Vote Thebe, the director of the gallery has also been summoned to appear in court on Tuesday on allegations of breaching the Censorship and Entertainment Control Act after he sanctioned Maseko’s exhibition.
In a notice in the government gazette published on Friday, the permanent secretary in the Ministry of Home Affairs Melusi Matshiya said the board of censors had prohibited the showing of “DVD clips with effigies, words and paintings on the walls of the National Art Gallery in Bulawayo by Owen Maseko.”
Matshiya said the board’s decision was based on the SectionS 12 (1), 13 (1) and (2) as well as 14 (3) of the Censorship and Entertainment Act.
The censors said the paintings potray Gukurahundi as a tribally biased event.
“The exhibition at the art gallery in Bulawayo of effigies, paintings and words written on walls potrays the Gukurahundi era as a tribal based even and as such is prohibited,” reads the notice in the government gazette.
Human rights groups say at least 20 000 civilians were killed between 1982 and 1987 after the government deployed the North Korean trained 5th Brigade to fight armed insurgents.
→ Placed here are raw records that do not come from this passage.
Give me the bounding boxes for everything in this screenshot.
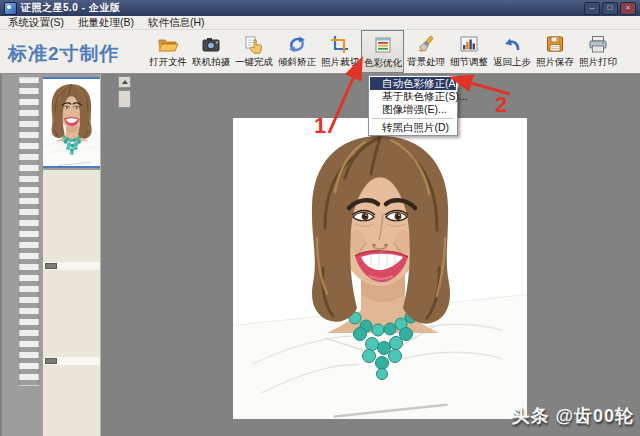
thumbnail-portrait — [43, 79, 100, 166]
workspace: 头条 @齿00轮 — [0, 74, 640, 436]
menu-item-image-enhance[interactable]: 图像增强(E)... — [370, 103, 456, 116]
scrollbar-thumb[interactable] — [118, 90, 131, 108]
filmstrip-empty-slot[interactable] — [43, 270, 100, 357]
toolbar-label: 照片打印 — [579, 55, 617, 68]
slot-handle — [45, 358, 57, 364]
menu-item-skin-tone-correct[interactable]: 基于肤色修正(S)... — [370, 90, 456, 103]
watermark-text: 头条 @齿00轮 — [511, 404, 634, 428]
toolbar-button-open-file[interactable]: 打开文件 — [146, 30, 189, 73]
scroll-up-button[interactable] — [118, 76, 131, 88]
detail-histogram-icon — [458, 33, 480, 54]
menu-separator — [372, 118, 454, 119]
app-icon — [4, 2, 17, 15]
toolbar-label: 返回上步 — [493, 55, 531, 68]
one-click-icon — [243, 33, 265, 54]
toolbar-button-color-optimize[interactable]: 色彩优化 — [361, 30, 404, 73]
toolbar-label: 打开文件 — [149, 55, 187, 68]
filmstrip-sidebar — [2, 74, 101, 436]
crop-icon — [329, 33, 351, 54]
toolbar-label: 色彩优化 — [364, 56, 402, 69]
toolbar-label: 细节调整 — [450, 55, 488, 68]
menu-item-convert-bw[interactable]: 转黑白照片(D) — [370, 121, 456, 134]
menu-software-info[interactable]: 软件信息(H) — [148, 16, 205, 30]
window-controls: – □ × — [584, 2, 636, 15]
toolbar-button-undo-step[interactable]: 返回上步 — [490, 30, 533, 73]
toolbar-button-photo-crop[interactable]: 照片裁切 — [318, 30, 361, 73]
toolbar-label: 倾斜矫正 — [278, 55, 316, 68]
camera-icon — [200, 33, 222, 54]
portrait-photo — [233, 118, 527, 419]
open-folder-icon — [157, 33, 179, 54]
filmstrip-empty-slot[interactable] — [43, 170, 100, 262]
toolbar-button-save-photo[interactable]: 照片保存 — [533, 30, 576, 73]
toolbar-button-print-photo[interactable]: 照片打印 — [576, 30, 619, 73]
app-window: 证照之星5.0 - 企业版 – □ × 系统设置(S) 批量处理(B) 软件信息… — [0, 0, 640, 436]
filmstrip-empty-slot[interactable] — [43, 365, 100, 436]
maximize-button[interactable]: □ — [602, 2, 618, 15]
photo-canvas[interactable] — [233, 118, 527, 419]
toolbar-label: 照片裁切 — [321, 55, 359, 68]
color-optimize-dropdown: 自动色彩修正(A) 基于肤色修正(S)... 图像增强(E)... 转黑白照片(… — [368, 75, 458, 136]
close-button[interactable]: × — [620, 2, 636, 15]
photo-thumbnail-selected[interactable] — [43, 77, 100, 168]
toolbar-label: 联机拍摄 — [192, 55, 230, 68]
window-title: 证照之星5.0 - 企业版 — [21, 1, 120, 15]
filmstrip-slots — [43, 74, 100, 436]
tilt-correct-icon — [286, 33, 308, 54]
toolbar-label: 照片保存 — [536, 55, 574, 68]
toolbar-button-background-process[interactable]: 背景处理 — [404, 30, 447, 73]
printer-icon — [587, 33, 609, 54]
minimize-button[interactable]: – — [584, 2, 600, 15]
slot-handle — [45, 263, 57, 269]
toolbar-button-tilt-correction[interactable]: 倾斜矫正 — [275, 30, 318, 73]
undo-arrow-icon — [501, 33, 523, 54]
toolbar-button-camera-capture[interactable]: 联机拍摄 — [189, 30, 232, 73]
mode-title: 标准2寸制作 — [8, 41, 120, 67]
toolbar-label: 一键完成 — [235, 55, 273, 68]
toolbar-button-one-click-finish[interactable]: 一键完成 — [232, 30, 275, 73]
titlebar: 证照之星5.0 - 企业版 – □ × — [0, 0, 640, 16]
toolbar-label: 背景处理 — [407, 55, 445, 68]
filmstrip-sprocket-holes — [19, 77, 39, 386]
background-brush-icon — [415, 33, 437, 54]
color-optimize-icon — [372, 34, 394, 55]
menubar: 系统设置(S) 批量处理(B) 软件信息(H) — [0, 16, 640, 30]
toolbar-buttons: 打开文件 联机拍摄 一键完成 倾斜矫正 — [146, 30, 619, 73]
save-disk-icon — [544, 33, 566, 54]
menu-batch-processing[interactable]: 批量处理(B) — [78, 16, 134, 30]
toolbar: 标准2寸制作 打开文件 联机拍摄 一键完成 — [0, 30, 640, 74]
menu-system-settings[interactable]: 系统设置(S) — [8, 16, 64, 30]
menu-item-auto-color-correct[interactable]: 自动色彩修正(A) — [370, 77, 456, 90]
toolbar-button-detail-adjust[interactable]: 细节调整 — [447, 30, 490, 73]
The military campaign was however seen as an attempt to silence supporters of Zapu led by the later Vice President Joshua Nkomo.
Zenzele Ndebele who recently produced a documentary on Maseko’s work of art showed that the government was not serious about the programme of national healing.
“There is no way we can talk about national healing and not talk about Gukurahundi,” he said.